Knowing this, today we'll be analyzing the output of a C compiler. C code cannot be directly run on the CPU. It must go through the compiler, which converts the input into machine language. Depending on your compiler, it may do this directly, or it may convert the code to assembly and offload the rest of the work onto an assembler. GCC (the GNU C Compiler) belongs to the latter category.

With that being said, let's dive right in. Here is one of the simplest possible C programs:
int main() {
        return 5;
}
After compilation and disassembly, here is what it looks like:
00000000 <main>:
   0:   55                      push   ebp
   1:   89 e5                   mov    ebp,esp
   3:   b8 05 00 00 00          mov    eax,0x5
   8:   5d                      pop    ebp
   9:   c3                      ret
This may seem confusing, but let's analyze it line by line.

Let's examine this snippet:
push ebp
mov ebp, esp
This evidently pushes EBP to the stack and sets EBP to ESP. What does that mean? It stores the value of EBP on the stack, and sets up a new stack frame whose bottom (indicated by the base pointer, EBP) is at the start of the current stack.

"What? I don't get it." you may be saying. Allow me to explain.

On the x86 platform, when you push something to the stack, the data you are pushing is moved to the location pointed to by ESP, the Stack Pointer.

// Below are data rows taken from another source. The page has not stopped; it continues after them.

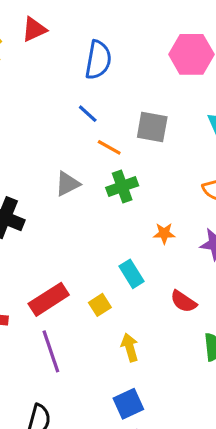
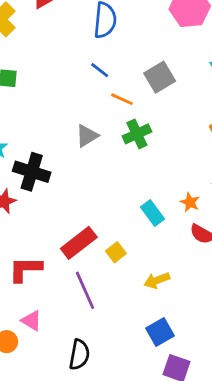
gray square: (152, 127) -> (160, 77), turned -36
orange star: (164, 233) -> (190, 202), moved, turned 30
yellow square: (100, 305) -> (116, 252), moved
yellow arrow: (130, 347) -> (157, 280), turned -90

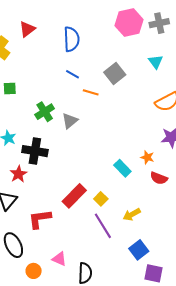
green cross: (137, 134) -> (45, 112), moved
purple line: (85, 290) -> (103, 226), moved
pink triangle: (31, 321) -> (59, 259), moved

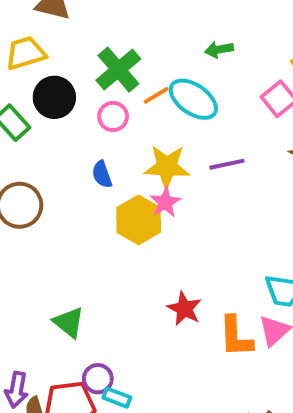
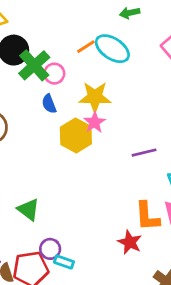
green cross: (118, 70) -> (34, 65), moved
pink circle: (113, 116) -> (54, 74), moved
purple line: (227, 164) -> (144, 153), moved
red star: (184, 309) -> (130, 242), moved

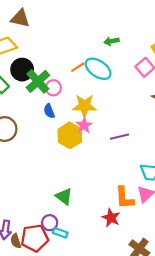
purple line: (144, 153) -> (119, 137), moved
green triangle: (28, 210) -> (64, 196), moved

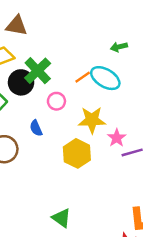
green cross: (38, 81) -> (38, 71), moved
blue semicircle: (49, 111) -> (36, 128), moved
pink star: (84, 125) -> (117, 138), moved
green triangle: (64, 196) -> (61, 218), moved

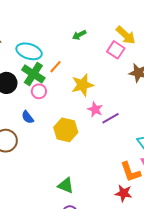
green cross: (38, 71) -> (33, 74), moved
cyan ellipse: (105, 78) -> (29, 51), moved
yellow star: (92, 120) -> (82, 85), moved

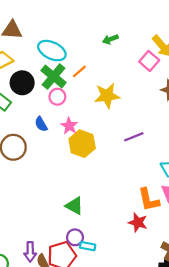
pink star: (95, 109) -> (69, 126), moved

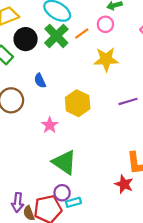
pink circle: (57, 97) -> (105, 24), moved
pink star: (69, 126) -> (50, 125), moved
green triangle: (74, 206) -> (64, 162), size x1.4
cyan rectangle: (88, 246) -> (73, 202), turned -32

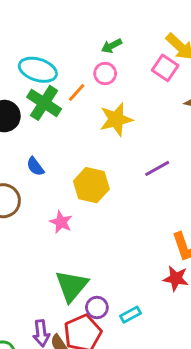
green triangle: (64, 162) -> (72, 286), moved, turned 48
cyan rectangle: (73, 202) -> (131, 315), moved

Then, ESP is decremented. Initially, ESP is equal to EBP. However, as we push things, ESP starts decreasing away from EBP. Likewise, when we pop something, the data at ESP is moved to our register, and ESP is incremented.

The above assembly code puts EBP onto the stack, storing it (presumably so we can restore it later). Then, it sets up a new stack, whose bottom is at the start of the current stack. This way, the C program has a clean stack to use.

This stub is very common; in fact, those two instructions are present at the beginning of every function in C. It is known as the function prologue.

The line is as follows:
mov eax, 0x5
This line is quite simple. In C, when you return something, you put it in EAX. By default, in assembly, functions do not return values; they just go back to the spot where they were called. Thus, the developers of Unix System V (one of the first and at the time most used versions of Unix) created a convention, the System V Application Binary Interface. Among other things, this specified that function return values should be stored in EAX. Today, most C compilers follow this convention.

We hinted at what the last lines might do earlier. Here they are:
pop ebp
ret
These two instructions restore EBP (which we stored on the stack earlier) and returns. These two lines correspond to the first 2, and are thus known as the function epilogue.

That is all for this post. I will be posting more disassemblies soon.